Congrats to Castoe lab PhD students Aundrea Westfall, Sid Gopalan and other coauthors for their recent paper in PNAS! This paper provides exciting new evidence for conserved intestinal regenerative growth mechanisms in vertebrates, based on single-cell RNAseq of python intestinal regeneration and comparisons with mammalian gastric bypass reprogramming.
Westfall, A.K, S.S. Gopalan, J.C. Kay, T.S. Tippets, K. Lackey, S.M. Choudhury, M.W. Pellegrino, and T.A. Castoe. 2024 Single-cell resolution of python intestinal regeneration without crypts illuminates conserved vertebrate regenerative mechanisms. Proceedings of the National Academy of Sciences USA, 121:e2405463121. PDF
Summary:
Some degree of intestinal regeneration is common across vertebrates, including humans. In mammals, the process of renewing the absorptive cells of the intestine is accomplished by stem cells that originate in intestinal crypts. Heavy-bodied snakes, such as boas and pythons, do not possess intestinal crypts, yet are able to undergo among the most extreme intestinal regeneration found in the animal kingdom. Shortly after feeding, a python’s small intestine wet mass doubles, intestinal microvillus length increases five-fold, and their oxidative metabolism increases 44-fold. Pythons therefore provide a valuable model for understanding vertebrate regenerative mechanisms that
operate independent of intestinal crypts.
We used single cell RNA sequencing to study intestinal regeneration in Pythons and found that they use conserved pathways that are also found in humans, but activate them in unique ways. Interestingly, the signaling pathways that regulate python regeneration share key similarities to those observed in humans following a specific medical intervention Roux-en-Y gastric bypass (RYGB) to facilitate weight loss and type 2 diabetes treatment. These findings highlight key fundamental links between intestinal regeneration and metabolic reprogramming, and indicate that pathways involved in python regeneration are conserved in mammals, including humans, and represent potential therapeutic targets.

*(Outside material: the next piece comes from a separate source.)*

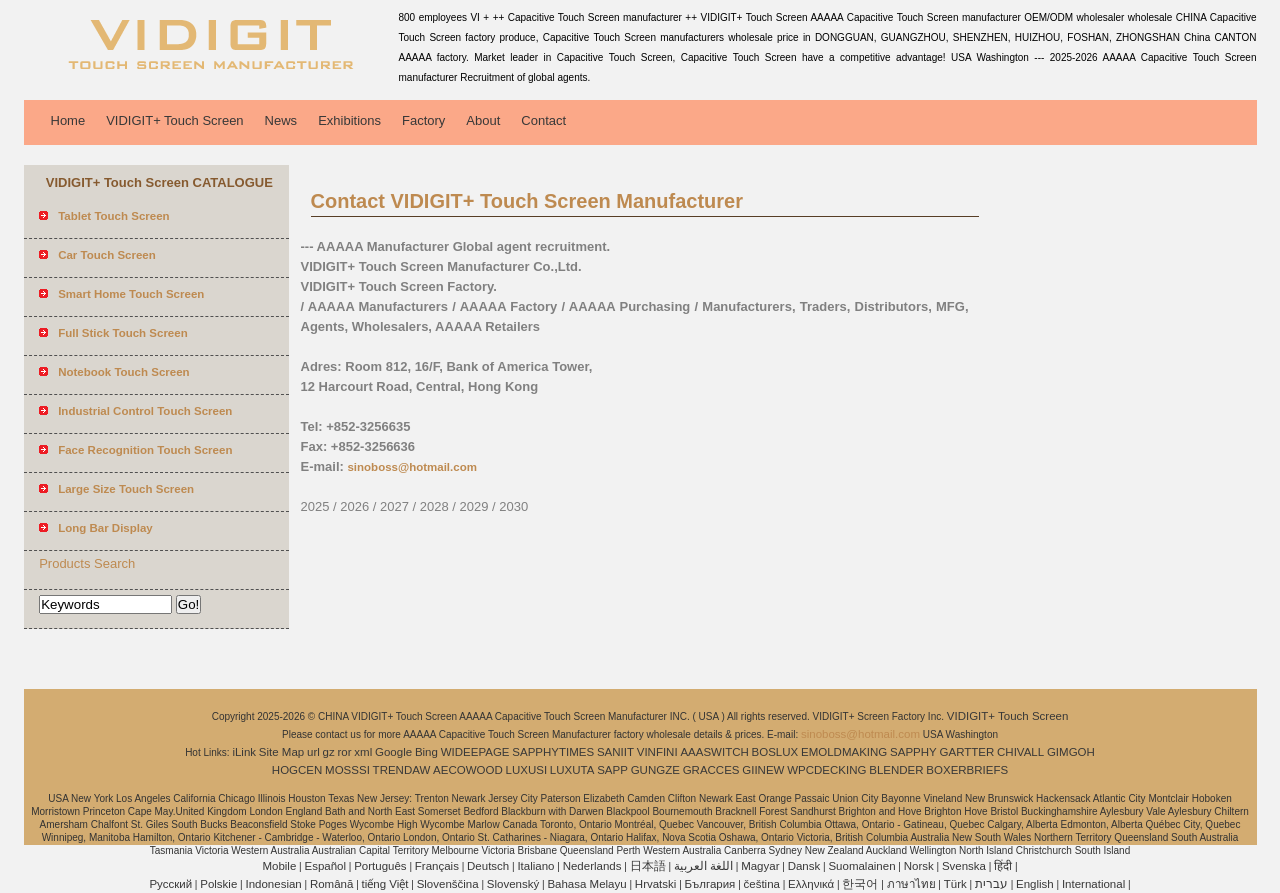 Image resolution: width=1280 pixels, height=893 pixels. What do you see at coordinates (763, 770) in the screenshot?
I see `GIINEW` at bounding box center [763, 770].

Our findings also shed light on the importance of a specific intestinal cell type (BEST4+ cells) in coordinating the regeneration process. These cells are present in pythons and humans, but absent in commonly used mammalian models (e.g., mice), and act as central regulators of early phases of
regeneration by promoting lipid transport and metabolism. These findings highlight the importance and largely neglected roles BEST4+ cells likely play in human intestinal function. Together, our findings expand our understanding of vertebrate intestinal physiology and regenerative capacity with applications to metabolic and gastrointestinal disorders such as diabetes and celiac disease, as well as cancer.